■ **Try it**:
Retype word for word the line containing "karakter anime — ia adalah" and each line that follows it in the records below, through the last one, with no pictures.

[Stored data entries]
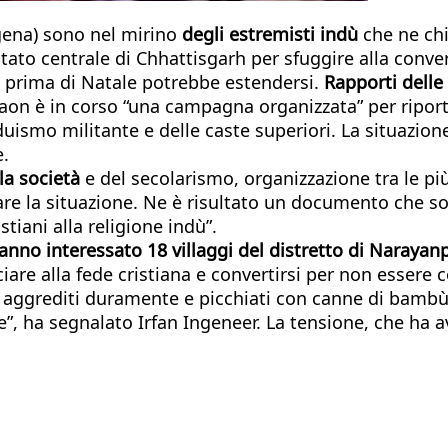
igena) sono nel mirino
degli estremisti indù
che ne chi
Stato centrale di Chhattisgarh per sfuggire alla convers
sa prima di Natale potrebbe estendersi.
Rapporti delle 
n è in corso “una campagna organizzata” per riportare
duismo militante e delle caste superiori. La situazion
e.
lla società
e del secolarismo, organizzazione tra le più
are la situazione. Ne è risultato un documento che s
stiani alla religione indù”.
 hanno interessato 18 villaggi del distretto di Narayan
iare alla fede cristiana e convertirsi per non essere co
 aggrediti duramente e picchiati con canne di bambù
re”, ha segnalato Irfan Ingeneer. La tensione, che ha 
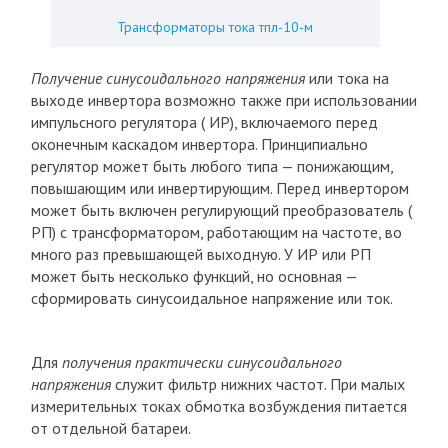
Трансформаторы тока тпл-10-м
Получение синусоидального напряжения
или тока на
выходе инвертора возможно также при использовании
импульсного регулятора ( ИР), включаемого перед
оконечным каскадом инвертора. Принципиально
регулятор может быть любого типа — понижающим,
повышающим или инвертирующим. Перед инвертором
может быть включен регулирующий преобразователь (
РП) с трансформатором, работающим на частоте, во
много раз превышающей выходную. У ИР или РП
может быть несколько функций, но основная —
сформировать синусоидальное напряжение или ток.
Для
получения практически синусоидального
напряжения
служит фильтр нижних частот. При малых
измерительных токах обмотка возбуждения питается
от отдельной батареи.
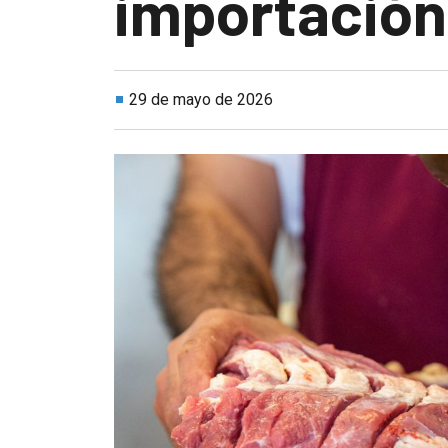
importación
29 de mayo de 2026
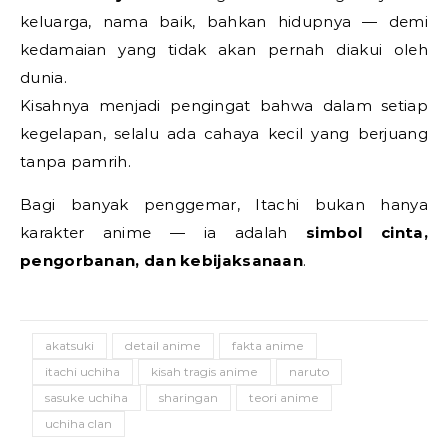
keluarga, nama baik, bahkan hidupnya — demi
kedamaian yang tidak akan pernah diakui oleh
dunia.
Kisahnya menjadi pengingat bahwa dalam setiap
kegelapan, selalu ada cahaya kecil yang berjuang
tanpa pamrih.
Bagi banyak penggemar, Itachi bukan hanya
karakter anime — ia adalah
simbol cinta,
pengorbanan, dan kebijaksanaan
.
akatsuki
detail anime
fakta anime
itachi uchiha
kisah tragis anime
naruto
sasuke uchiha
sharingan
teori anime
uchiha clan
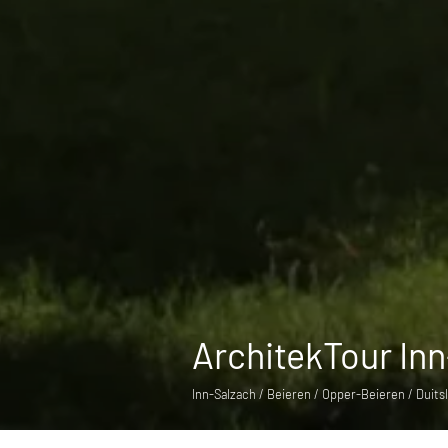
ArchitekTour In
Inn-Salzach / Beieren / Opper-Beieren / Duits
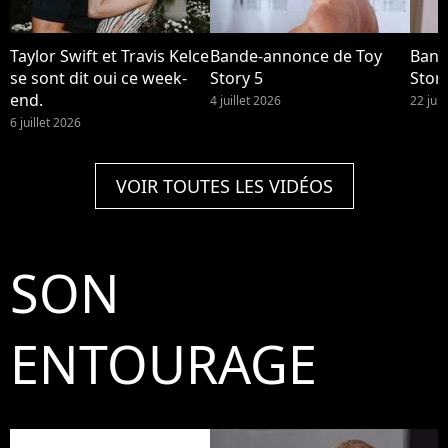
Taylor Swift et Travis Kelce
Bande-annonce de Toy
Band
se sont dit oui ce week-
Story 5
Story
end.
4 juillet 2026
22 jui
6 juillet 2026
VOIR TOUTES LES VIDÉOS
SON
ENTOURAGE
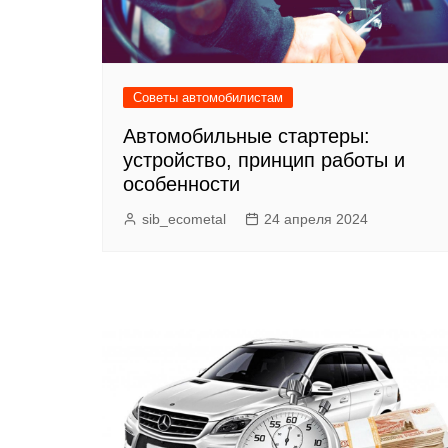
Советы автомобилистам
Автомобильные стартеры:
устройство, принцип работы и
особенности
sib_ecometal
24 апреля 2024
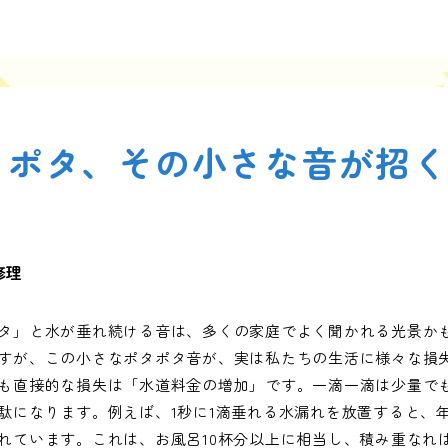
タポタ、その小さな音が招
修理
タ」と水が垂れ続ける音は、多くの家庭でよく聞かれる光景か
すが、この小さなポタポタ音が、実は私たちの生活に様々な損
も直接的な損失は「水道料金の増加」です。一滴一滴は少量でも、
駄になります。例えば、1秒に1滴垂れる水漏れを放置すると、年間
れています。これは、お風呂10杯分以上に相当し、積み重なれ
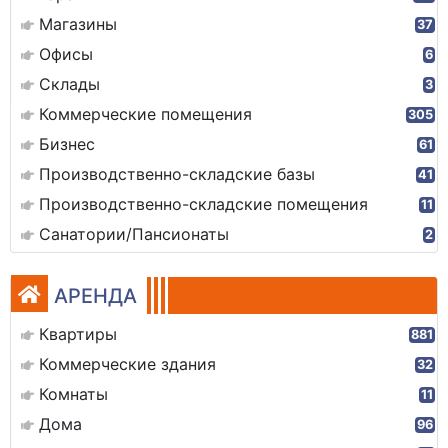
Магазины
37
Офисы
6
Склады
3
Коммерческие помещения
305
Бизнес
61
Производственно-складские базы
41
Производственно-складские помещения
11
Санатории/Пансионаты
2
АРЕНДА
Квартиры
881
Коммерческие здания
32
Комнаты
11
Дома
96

■ **Response below**:
karakter anime — ia adalah
simbol cinta,
pengorbanan, dan kebijaksanaan
.
akatsuki
detail anime
fakta anime
itachi uchiha
kisah tragis anime
naruto
sasuke uchiha
sharingan
teori anime
uchiha clan
ArchitekTour In
Inn-Salzach / Beieren / Opper-Beieren / Duits
Taylor Swift et Travis Kelce
Bande-annonce de Toy
Band
se sont dit oui ce week-
Story 5
Story
end.
4 juillet 2026
22 jui
6 juillet 2026
VOIR TOUTES LES VIDÉOS
SON
ENTOURAGE
Советы автомобилистам
Автомобильные стартеры:
устройство, принцип работы и
особенности
sib_ecometal
24 апреля 2024
タポタ、その小さな音が招
修理
タ」と水が垂れ続ける音は、多くの家庭でよく聞かれる光景か
すが、この小さなポタポタ音が、実は私たちの生活に様々な損
も直接的な損失は「水道料金の増加」です。一滴一滴は少量でも、
駄になります。例えば、1秒に1滴垂れる水漏れを放置すると、年間
れています。これは、お風呂10杯分以上に相当し、積み重なれ
Магазины
37
Офисы
6
Склады
3
Коммерческие помещения
305
Бизнес
61
Производственно-складские базы
41
Производственно-складские помещения
11
Санатории/Пансионаты
2
АРЕНДА
Квартиры
881
Коммерческие здания
32
Комнаты
11
Дома
96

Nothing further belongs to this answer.